▶ [Work to be completed] A bare number is the only acceptable answer: how many lines of these entries include "geben"?

▶ [Materials provided]
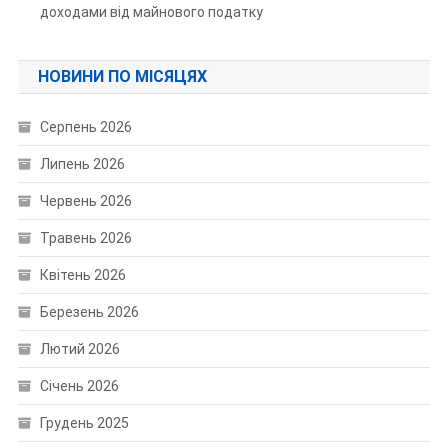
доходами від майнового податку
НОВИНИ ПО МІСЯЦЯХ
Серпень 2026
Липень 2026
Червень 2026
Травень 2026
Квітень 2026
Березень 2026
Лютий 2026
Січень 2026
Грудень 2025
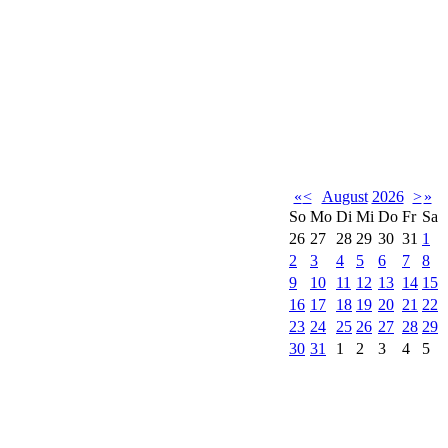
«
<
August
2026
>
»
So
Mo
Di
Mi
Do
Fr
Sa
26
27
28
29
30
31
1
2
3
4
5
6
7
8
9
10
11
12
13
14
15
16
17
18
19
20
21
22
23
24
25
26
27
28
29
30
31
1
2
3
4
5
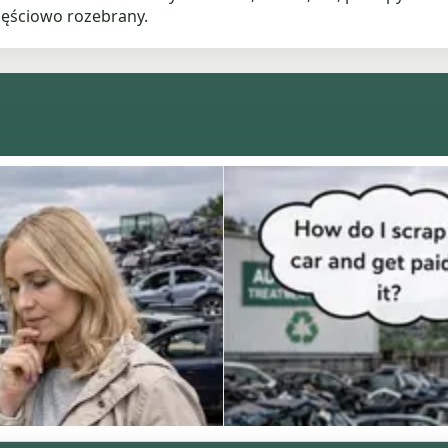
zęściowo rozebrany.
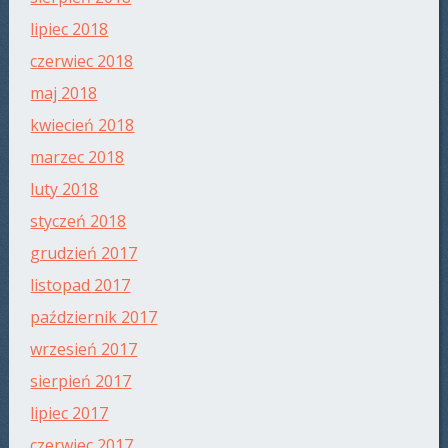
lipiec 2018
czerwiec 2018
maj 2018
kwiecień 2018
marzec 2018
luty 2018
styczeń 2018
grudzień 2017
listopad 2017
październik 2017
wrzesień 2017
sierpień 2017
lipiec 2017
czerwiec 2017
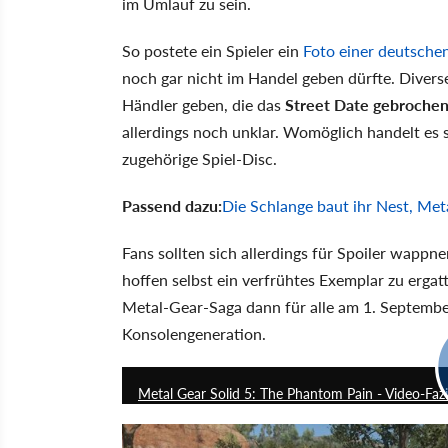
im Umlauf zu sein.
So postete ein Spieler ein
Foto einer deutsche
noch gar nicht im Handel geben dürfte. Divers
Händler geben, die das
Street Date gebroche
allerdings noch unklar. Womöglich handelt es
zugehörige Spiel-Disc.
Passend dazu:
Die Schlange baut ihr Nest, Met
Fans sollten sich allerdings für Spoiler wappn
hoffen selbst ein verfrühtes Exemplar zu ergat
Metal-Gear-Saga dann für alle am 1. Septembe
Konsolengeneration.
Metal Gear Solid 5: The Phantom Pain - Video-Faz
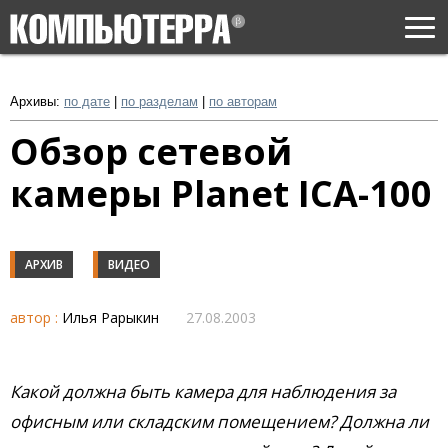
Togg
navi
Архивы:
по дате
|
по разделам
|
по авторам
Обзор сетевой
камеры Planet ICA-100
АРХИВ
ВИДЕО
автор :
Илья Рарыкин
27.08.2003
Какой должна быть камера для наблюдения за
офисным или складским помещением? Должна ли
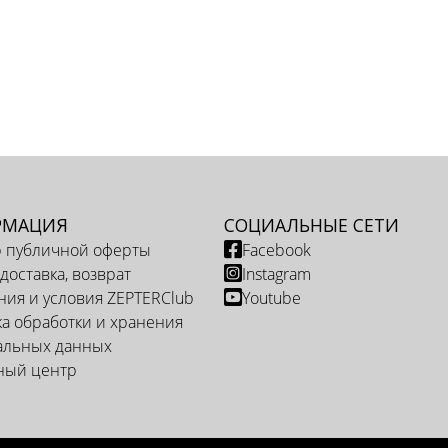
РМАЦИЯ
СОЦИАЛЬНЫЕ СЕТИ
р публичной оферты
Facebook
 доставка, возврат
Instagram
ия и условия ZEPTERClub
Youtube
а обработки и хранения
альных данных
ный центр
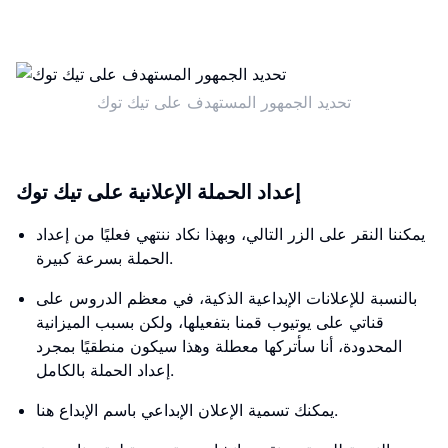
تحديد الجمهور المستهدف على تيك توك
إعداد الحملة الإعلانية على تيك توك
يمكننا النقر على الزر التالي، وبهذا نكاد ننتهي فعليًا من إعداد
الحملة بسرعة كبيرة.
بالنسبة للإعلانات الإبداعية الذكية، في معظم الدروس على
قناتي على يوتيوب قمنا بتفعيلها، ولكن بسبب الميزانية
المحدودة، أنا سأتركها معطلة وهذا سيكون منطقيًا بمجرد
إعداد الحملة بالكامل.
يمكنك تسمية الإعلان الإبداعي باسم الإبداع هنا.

▶ [Solution for this exercise] 2